On ne cesse de lire ou d’entendre que notre système représentatif est en crise depuis plusieurs années, et que la souveraineté du peuple serait mise à mal au point de menacer notre démocratie. En est-il vraiment ainsi ? Selon une définition communément admise, la démocratie est le gouvernement du peuple par le peuple et pour le peuple. Les premiers philosophes grecs (Platon, Aristote Periclès) en ont dessiné les premiers contours dans le contexte de leur époque. Ce ne sera qu’au XVIIIe siècle que les philosophes des Lumières reprendront à leur compte le concept de démocratie en lui donnant le sens qu’il recouvre aujourd’hui.

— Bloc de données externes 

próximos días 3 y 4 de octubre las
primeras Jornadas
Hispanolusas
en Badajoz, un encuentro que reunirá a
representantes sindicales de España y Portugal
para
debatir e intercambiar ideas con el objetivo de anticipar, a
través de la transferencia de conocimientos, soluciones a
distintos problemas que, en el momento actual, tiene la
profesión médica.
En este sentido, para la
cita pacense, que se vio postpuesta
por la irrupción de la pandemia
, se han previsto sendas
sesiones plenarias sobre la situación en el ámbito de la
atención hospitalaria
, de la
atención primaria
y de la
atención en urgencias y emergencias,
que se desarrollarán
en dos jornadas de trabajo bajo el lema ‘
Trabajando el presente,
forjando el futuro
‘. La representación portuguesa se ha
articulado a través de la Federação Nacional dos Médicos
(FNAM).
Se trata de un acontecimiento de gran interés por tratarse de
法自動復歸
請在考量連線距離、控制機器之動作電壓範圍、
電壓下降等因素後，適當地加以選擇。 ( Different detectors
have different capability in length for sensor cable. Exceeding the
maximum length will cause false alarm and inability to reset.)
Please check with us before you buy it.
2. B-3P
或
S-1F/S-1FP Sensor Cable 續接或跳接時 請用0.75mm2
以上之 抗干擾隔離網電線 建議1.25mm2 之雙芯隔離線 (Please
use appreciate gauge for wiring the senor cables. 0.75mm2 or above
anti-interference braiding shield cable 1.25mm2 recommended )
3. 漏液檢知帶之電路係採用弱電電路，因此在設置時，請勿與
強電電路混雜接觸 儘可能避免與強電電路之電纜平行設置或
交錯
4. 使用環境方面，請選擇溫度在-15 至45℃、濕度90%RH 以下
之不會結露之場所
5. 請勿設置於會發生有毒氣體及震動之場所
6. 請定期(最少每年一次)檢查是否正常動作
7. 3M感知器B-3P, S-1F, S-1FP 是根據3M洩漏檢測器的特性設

Un bureau de vote à Nice (Alpes-Maritimes), le 15 mars 2020 (image d’illustration) / Source Reuters

Ce sera tout d’abord Montesquieu, qui fera une distinction entre la monarchie, l’aristocratie et la démocratie. À travers le concept de démocratie, il établira sa théorie de la séparation des pouvoirs. Car, écrivait-t-il, «tout homme tend par nature à abuser de son pouvoir, c’est pourquoi il faut que par la disposition des choses, le pouvoir arrête le pouvoir». Il considérait cependant bien avant Alexis de Tocqueville que la démocratie recelait bien des imperfections et que ces mêmes imperfections pouvaient à terme miner ses fondements essentiels dès lors qu’elle pouvait aboutir, selon les circonstances, à une forme de tyrannie. Quant à Jean-Jacques Rousseau, la démocratie est selon lui un régime trop parfait pour qu’il convienne aux hommes. Ceux-ci ne sont pas suffisamment matures pour l’adopter. Il dira même que la seule forme de démocratie qui puisse être appliquée est la suisse et que ce type de régime politique ne peut pas fonctionner dans les grands Etats. Franck Pallet est un consultant juridique auprès d’un cabinet d’avocats monegasque  Est-ce à dire pour autant que le peuple est incapable de se gouverner et qu’il est en tout état de cause immature pour le faire ?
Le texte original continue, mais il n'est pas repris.